Discovery Techniques
- Automated scanning: Tools that crawl cloud storage, databases, and file systems looking for data patterns (PII, financial data, health records).
- Metadata analysis: Examining file properties, database schemas, and service configurations to identify likely sensitive data stores.
- Network traffic analysis: Monitoring data flows to discover where data is created, stored, and transferred.
- API integration: Using cloud provider APIs to inventory all data stores and their configurations.
Data Classification
Classification assigns sensitivity levels to data based on its content, context, and regulatory requirements. The exam uses a standard classification hierarchy:
- Public: No impact if disclosed. Marketing materials, published reports.

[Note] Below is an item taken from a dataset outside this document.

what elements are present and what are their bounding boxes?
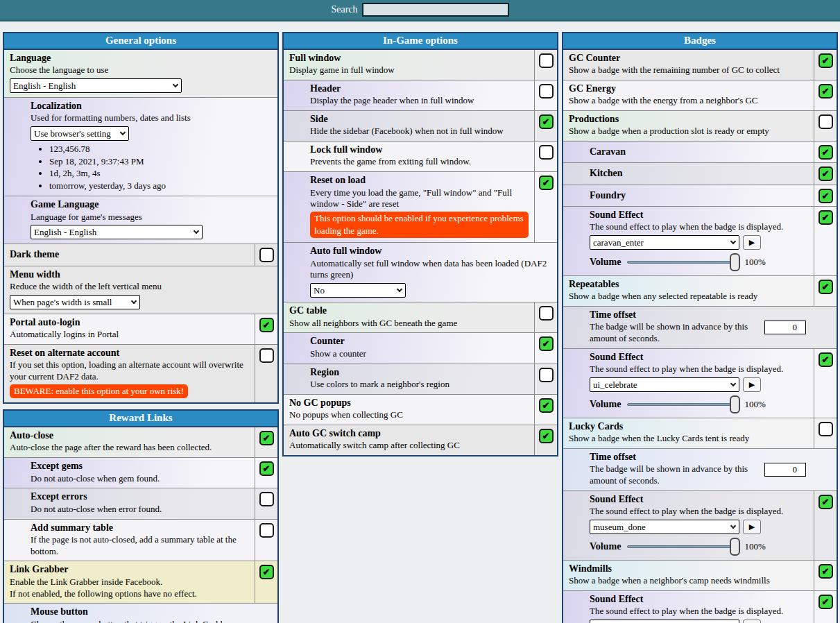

- Internal: Low impact if disclosed. Internal policies, non-sensitive communications.
- Confidential: Moderate to high impact. Business plans, financial reports, employee records.
- Restricted/Highly Confidential: Severe impact. Personal health information, credit card data, trade secrets.
The exam tests who is responsible for classification. The data owner classifies data — not the IT department, not the CSP, not the data custodian. Classification is a business decision based on data sensitivity and regulatory requirements.
Exam trap: Technical teams often classify data based on technical characteristics (file type, location). The exam expects classification based on business impact and sensitivity. A text file containing credit card numbers is more sensitive than an encrypted database of public records, regardless of technical format.
Classification in Cloud Environments
Cloud introduces unique classification challenges:
- Volume: Cloud data grows rapidly. Manual classification cannot scale. Automated tools are necessary.
- Distributed data: The same data may exist in multiple services, regions, and formats. Classification must be consistent across all instances.
- Dynamic data: Data classification can change as data is combined, analyzed, or enriched. Individually non-sensitive data points may become sensitive when aggregated.
- Shared responsibility: The customer classifies data; the CSP provides tools and infrastructure to implement classification-based controls.
Automated Classification Tools
Cloud providers and third-party tools offer automated classification using pattern matching, machine learning, and context analysis. The exam recognizes that automated classification is necessary for cloud scale but requires human oversight to handle edge cases and verify accuracy.
Classification Driving Controls
Classification determines which controls apply:
- Public data: Integrity controls (prevent tampering), availability controls.
- Internal data: Basic access controls, standard encryption.
- Confidential data: Strong access controls, encryption at rest and in transit, DLP monitoring, audit logging.
- Restricted data: All of the above plus customer-managed encryption keys, enhanced monitoring, strict access reviews, and potentially dedicated infrastructure.
Key Takeaways
Discovery comes before classification. Classification drives all other controls. Data owners classify; technical teams implement. Automated tools are necessary at cloud scale but require human oversight. Classification must account for data aggregation sensitivity. Map classifications to control tiers and enforce them consistently across all cloud services.